大约第十天,他们到达了一片地势开始有了变化的地方。他们来到了荒原的北方边缘,顺着一道长长的陡坡望下去,是一片截然不同的更加阴冷的大地。斜坡底部就是悬崖,悬崖对面,是耸峙的高山,黑黢黢的峭壁,怪石嶙峋的河谷,又深又窄、看不到其中的情形。几条奔涌的大河,从回声隆隆的河谷中喷涌而出,阴沉沉地奔入黑色的深渊。无须说,还是普登格伦姆,指出在更远的斜坡上有点点白雪。

“不过,山坡北面的雪会更多,我一点儿都不觉得奇怪。”他说。

他们花了一些时间才到达坡底,然后,他们站在悬崖的顶上,俯视着下方一条从西向东奔流的河。河对岸和他们这边一样,都是峭壁,河面绿幽幽的,丝毫晒不到日光,满是激流和瀑布。河水的咆哮声惊天动地,连他们所站的地方他们都感觉到了震动。

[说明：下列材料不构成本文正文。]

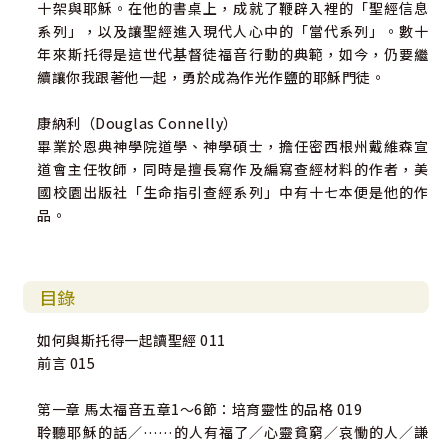
十架與耶穌。在他的書桌上，成就了鞭辟入裡的「聖經信息
系列」，以及讓聖經進入現代人心中的「當代系列」。數十
年來斯托得是這世代基督徒福音行動的典範，如今，仍要繼
續讓你我跟著他一起，勇於成為作光作鹽的耶穌門徒。
康納利（Douglas Connelly）
畢業於恩典神學院道學、神學碩士，擔任密西根州戴維森宣
道會主任牧師，同時是擅長寫作及編寫查經材料的作者，美
國校園出版社「生命指引查經系列」中有十七本便是他的作
品。
目錄
如何與斯托得一起讀聖經 011
前言 015
第一章 馬太福音五章1～6節：培育靈性的品格 019
聆聽耶穌的話／……的人有福了／心靈貧窮／哀慟的人／謙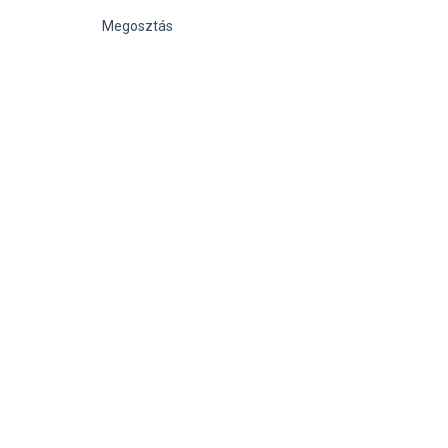
Megosztás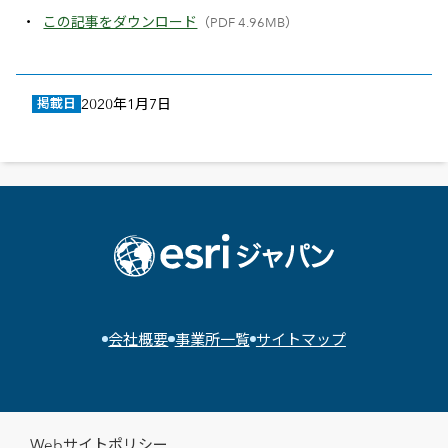
この記事をダウンロード
（PDF 4.96MB）
掲載日
2020年1月7日
会社概要
事業所一覧
サイトマップ
Webサイトポリシー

“好的一面是,”普登格伦姆说,“如果我们爬下悬崖时摔断脖子,就不用被河水淹死了。”

“那是什么?”斯克罗布突然指着左边上游的方向说。他们全都看了过去,看到了他们都没有想到的东西——一座桥。而且是多好的一座桥啊!那是一座巨大的单拱桥,横跨河谷,从这边悬崖的顶端通往那边悬崖的顶端,拱顶的位置比两边的悬崖都要高,就如同圣保罗教堂的穹顶比街道高一样。

“天啊,那肯定是一座巨人的桥梁。”吉尔说。

“或者是一座巫师桥,这更有可能。”普登格伦姆说,“我们在这样的地方一定要小心,留神有没有魔法。我觉得这是个陷阱。我觉得我们走到一半,桥就会变成迷雾,融化不见。”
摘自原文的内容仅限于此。